Mediapribumi.id, Sumenep — Fraksi Partai Kebangkitan Bangsa (PKB) DPRD Kabupaten Sumenep menyampaikan hasil Reses I Tahun Sidang 2025 dalam Rapat Paripurna yang digelar pada Selasa (18/11/2025).
Laporan tersebut dibacakan oleh Saipur Rahman, selaku juru bicara fraksi, yang memaparkan rangkuman aspirasi masyarakat dari berbagai daerah pemilihan selama masa reses 7–14 November 2025.
Dalam kesempatan itu, Saipur Rahman menyampaikan terima kasih kepada seluruh anggota Fraksi PKB yang telah bekerja maksimal menyerap aspirasi di akar rumput.
Menurut Saipur Rahman, reses merupakan instrumen penting bagi anggota DPRD untuk memastikan perencanaan pembangunan sesuai kebutuhan masyarakat.
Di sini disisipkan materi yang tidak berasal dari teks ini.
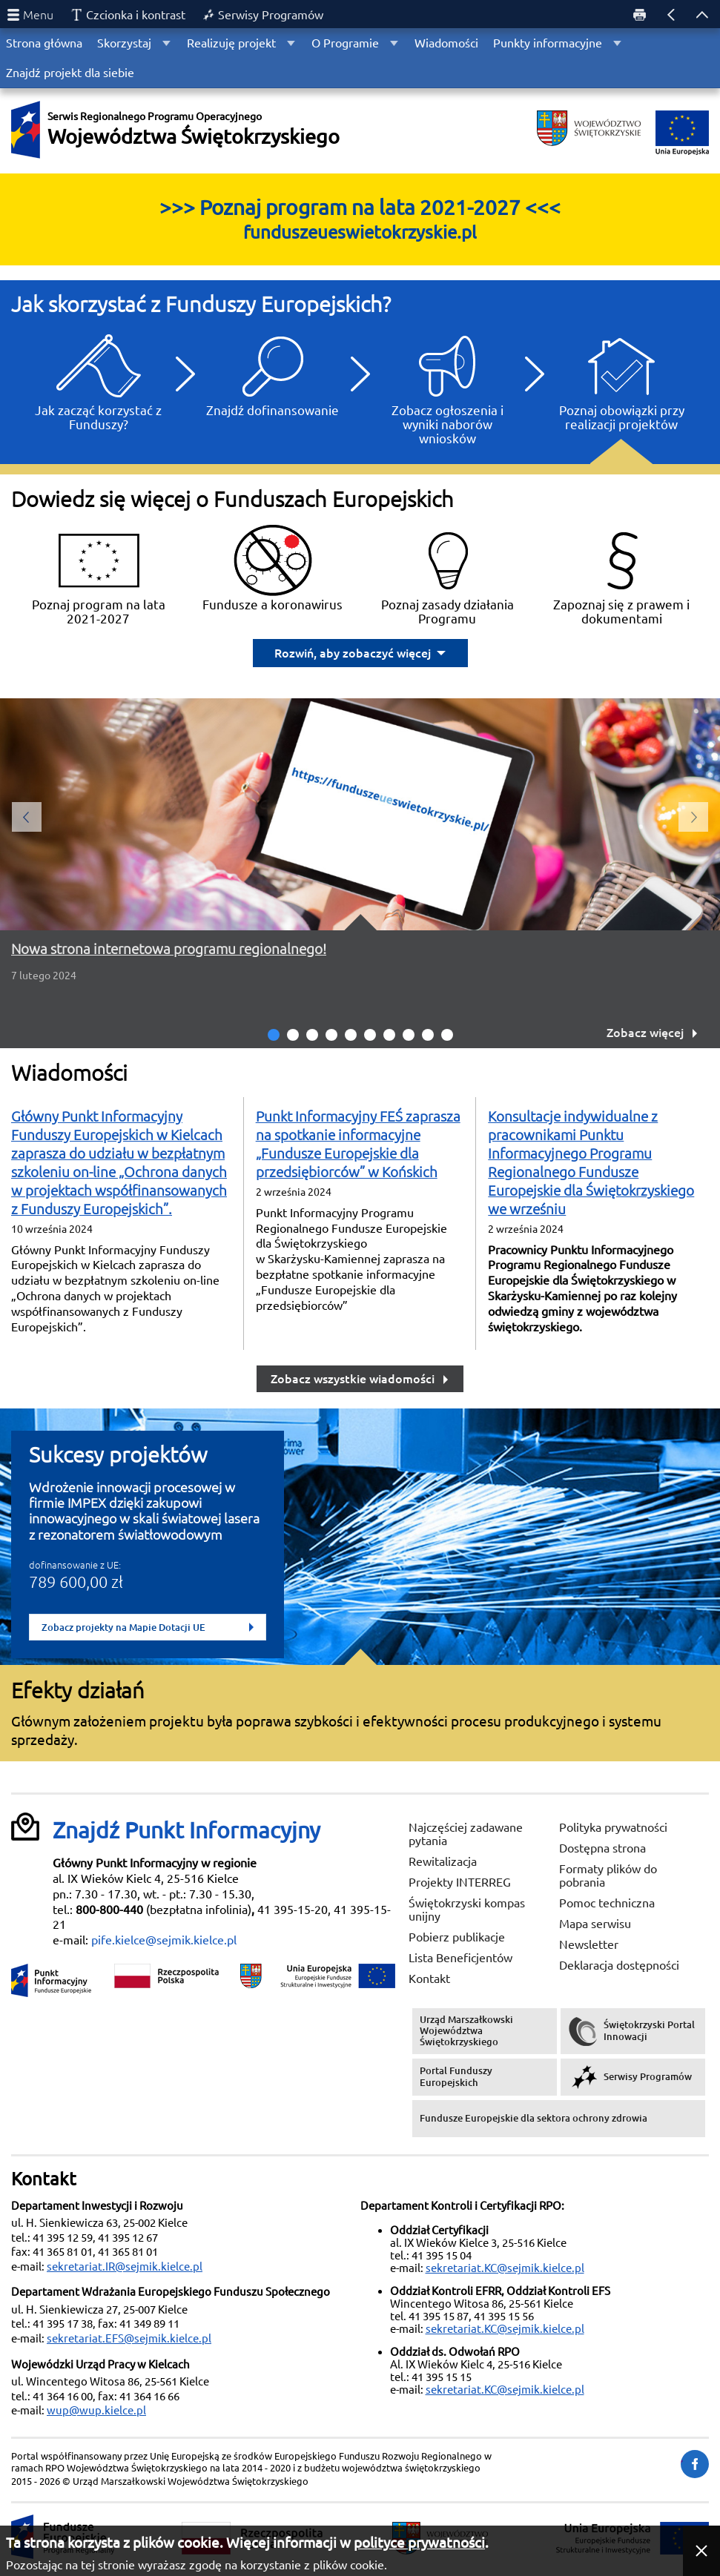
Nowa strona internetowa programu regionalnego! (168, 949)
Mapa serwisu (595, 1923)
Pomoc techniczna (607, 1903)
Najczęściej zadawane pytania (466, 1834)
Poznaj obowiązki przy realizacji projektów (621, 380)
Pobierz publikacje (457, 1937)
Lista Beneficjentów (460, 1957)
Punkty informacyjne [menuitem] (547, 43)
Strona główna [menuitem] (44, 43)
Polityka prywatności (613, 1827)
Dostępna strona (602, 1848)
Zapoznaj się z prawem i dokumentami (621, 574)
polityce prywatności (419, 2542)
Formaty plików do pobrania (608, 1875)
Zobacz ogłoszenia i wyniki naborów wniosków (447, 387)
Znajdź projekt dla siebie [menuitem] (70, 72)
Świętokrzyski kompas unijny (467, 1909)
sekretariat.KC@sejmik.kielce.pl (505, 2268)
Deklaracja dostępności (619, 1965)
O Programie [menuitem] (345, 43)
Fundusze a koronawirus (272, 567)
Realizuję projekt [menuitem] (231, 43)
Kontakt (429, 1978)
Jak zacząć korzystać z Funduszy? (98, 380)
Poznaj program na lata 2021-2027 (98, 574)
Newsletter (588, 1944)
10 (447, 1035)
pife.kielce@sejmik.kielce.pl (164, 1940)
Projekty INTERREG (460, 1882)
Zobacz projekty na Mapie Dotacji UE (148, 1627)
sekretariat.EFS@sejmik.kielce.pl (129, 2338)
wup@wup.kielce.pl (96, 2410)
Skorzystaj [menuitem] (124, 43)
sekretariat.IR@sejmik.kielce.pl (124, 2266)
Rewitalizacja (443, 1861)
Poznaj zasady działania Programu (447, 574)
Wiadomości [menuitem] (446, 43)
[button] (701, 2551)
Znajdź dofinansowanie (272, 373)
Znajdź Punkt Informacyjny (186, 1830)
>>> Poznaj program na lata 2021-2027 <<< (360, 219)
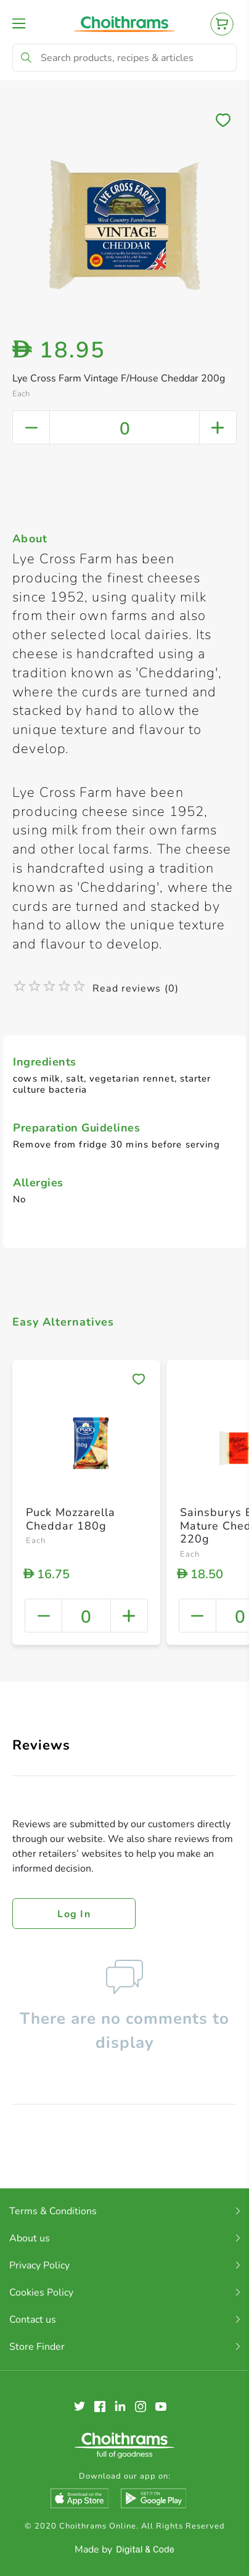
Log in (74, 1914)
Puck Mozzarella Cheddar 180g (70, 1519)
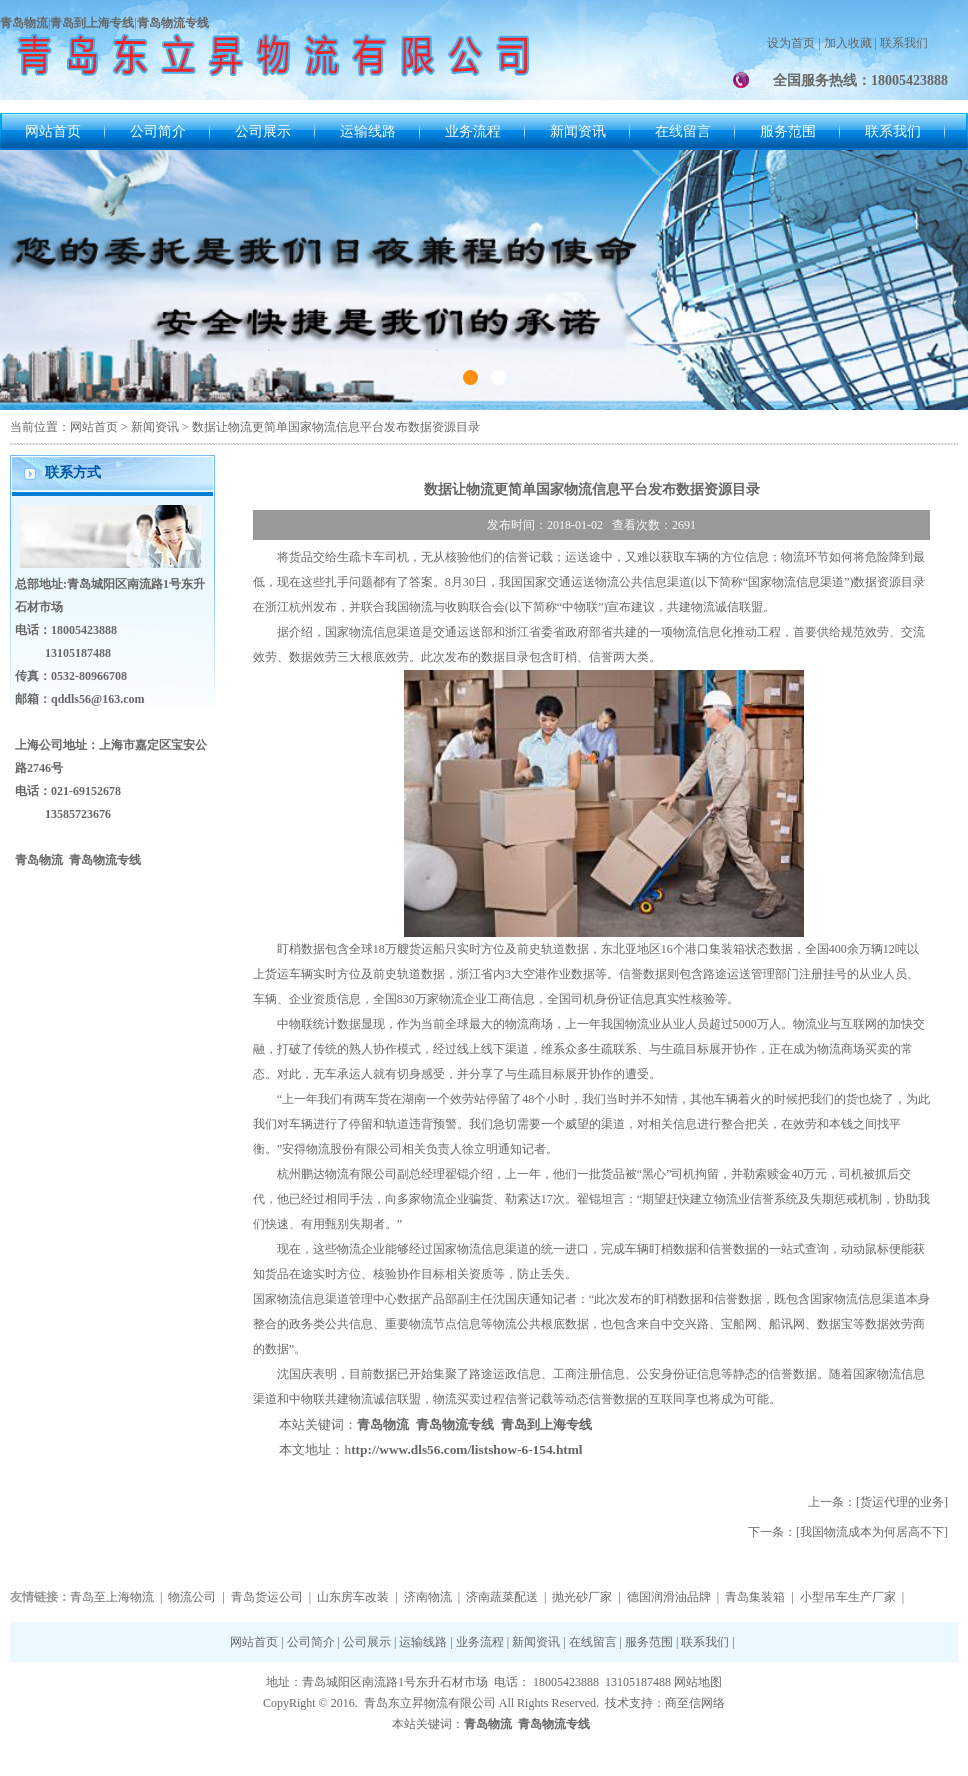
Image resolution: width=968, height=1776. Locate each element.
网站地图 (698, 1682)
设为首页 (791, 43)
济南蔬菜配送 (502, 1597)
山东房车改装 (353, 1597)
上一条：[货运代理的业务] (878, 1502)
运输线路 (368, 131)
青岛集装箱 (755, 1597)
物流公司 (192, 1597)
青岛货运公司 (267, 1597)
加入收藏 (848, 43)
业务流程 (473, 131)
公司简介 (158, 131)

Aspirasi yang dihimpun pun telah dirangkum dalam sejumlah sektor strategis.
1. Pendidikan dan Pemberdayaan Masyarakat
Berbagai persoalan pendidikan menjadi sorotan utama warga, mulai dari pemerataan kualitas sekolah hingga kesejahteraan tenaga pendidik.
“Kesejahteraan guru madrasah, guru ngaji, dan tenaga pendidik non-ASN harus menjadi perhatian serius pemerintah daerah,” tegas Saipur Rahman.
Aspirasi lainnya meliputi:
Dukungan sarana prasarana bagi UMKM dan kerajinan lokal.
Pelatihan pengemasan produk dan pemasaran digital.
Renovasi fasilitas pendidikan dan tempat ibadah.
Pembangunan RKB, sekolah baru, serta peningkatan akses pendidikan di daerah terpencil.
Program beasiswa bagi pelajar kurang mampu.
2. Sosial
Masyarakat juga menyoroti peningkatan pelayanan sosial dan fasilitas umum.
Beberapa usulan yang masuk antara lain:
Peningkatan dukungan operasional Rukun Kematian.
Peninjauan biaya masuk Pelabuhan Kalianget–Talango.
Penambahan anggaran kelurahan untuk pelayanan masyarakat.
Renovasi dan pembangunan RTLH.
Peningkatan fasilitas ibadah serta sarana olahraga di Desa Karduluk.
3. Ekonomi dan Kesejahteraan
Penguatan ekonomi masyarakat menjadi fokus penting, khususnya bagi nelayan, petani, dan pelaku UMKM.
Menurut Saipur Rahman, “Subsidi margin bunga dan dukungan pembiayaan bagi UMKM, petani, dan nelayan sangat diperlukan untuk meningkatkan daya saing dan kesejahteraan masyarakat.”
Aspirasi lainnya:
Bantuan alat tangkap nelayan di Aeng Panas.
Bantuan alat pertanian dan pelatihan di Pragaan, Guluk-Guluk, dan Ganding.
Penguatan permodalan UMKM.
4. Infrastruktur
Bidang infrastruktur menjadi sektor dengan usulan terbanyak. Masyarakat berharap adanya percepatan peningkatan konektivitas antarwilayah.
Aspirasi yang mengemuka meliputi:
Pengeboran sumur dan pembangunan SPAM untuk air bersih.
Peningkatan ruas jalan strategis, seperti Nambakor–Pinggir Papas.
Solusi kemacetan di Dermaga Kalianget–Talango.
Pembangunan pelabuhan penghubung di Komerean dan Talango Aeng.
Perbaikan jalan desa di kepulauan (Sapeken, Kangayan, Arjasa).
Pembangunan TPT, tangkis laut, dan penahan tebing untuk mitigasi abrasi serta longsor.
Perbaikan akses pemasaran hasil laut.
5. Pertanian
Untuk mendukung kemajuan sektor pertanian, warga meminta penyediaan infrastruktur pendukung produksi.
Usulan tersebut meliputi:
Peningkatan jaringan irigasi di berbagai desa.
Perbaikan jalan usaha tani di Desa Tambuko.
Penyediaan sumur bor pertanian.
Pasokan listrik untuk area persawahan guna mendukung penggunaan alat pertanian bertenaga listrik.
Fraksi PKB Minta Aspirasi Ditindaklanjuti
Di akhir penyampaian laporan, Saipur Rahman menegaskan komitmen Fraksi PKB dalam mengawal seluruh aspirasi yang masuk.
“Kami berharap seluruh hasil reses ini benar-benar ditindaklanjuti dan menjadi bagian dari dokumen perencanaan Pemerintah Daerah Kabupaten Sumenep,” ujarnya.